====== Extracted information ======
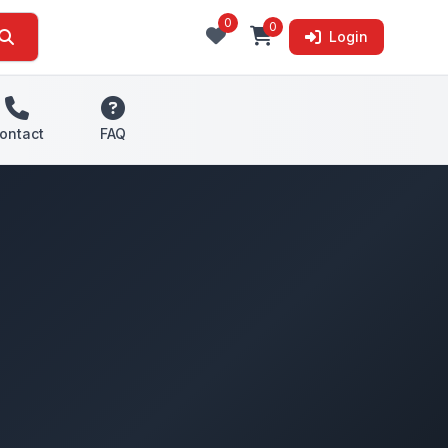
0
0
Login
ontact
FAQ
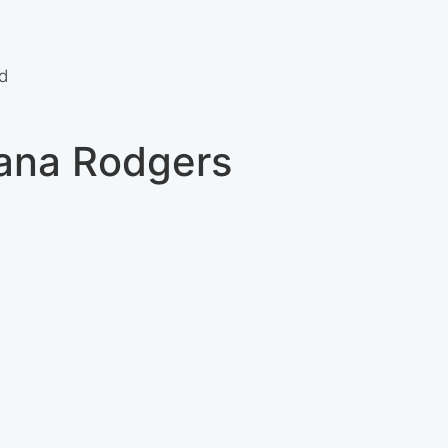
d
iana Rodgers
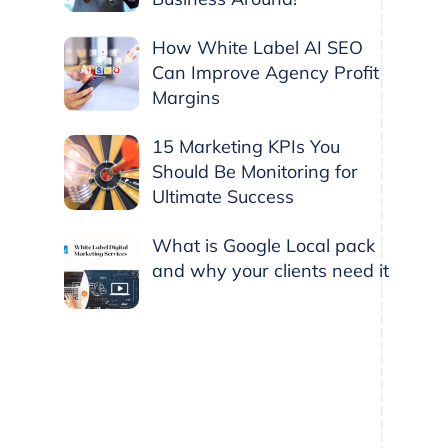
How White Label AI SEO
Can Improve Agency Profit
Margins
15 Marketing KPIs You
Should Be Monitoring for
Ultimate Success
What is Google Local pack
and why your clients need it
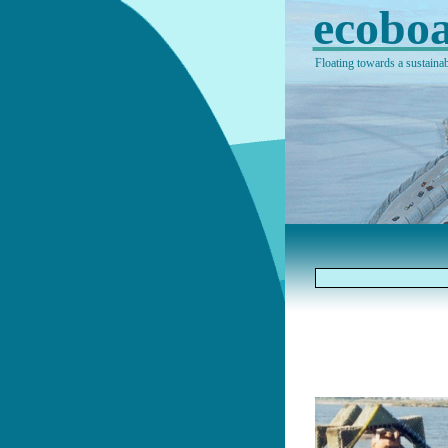
ecoboa
Floating towards a sustainab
======
When the line containing "How White Label AI SEO" is reached, write out that line and each one after it exactly, ending with the last line of the records; pictures are not copied.

How White Label AI SEO
Can Improve Agency Profit
Margins
15 Marketing KPIs You
Should Be Monitoring for
Ultimate Success
What is Google Local pack
and why your clients need it
ecoboa
Floating towards a sustainab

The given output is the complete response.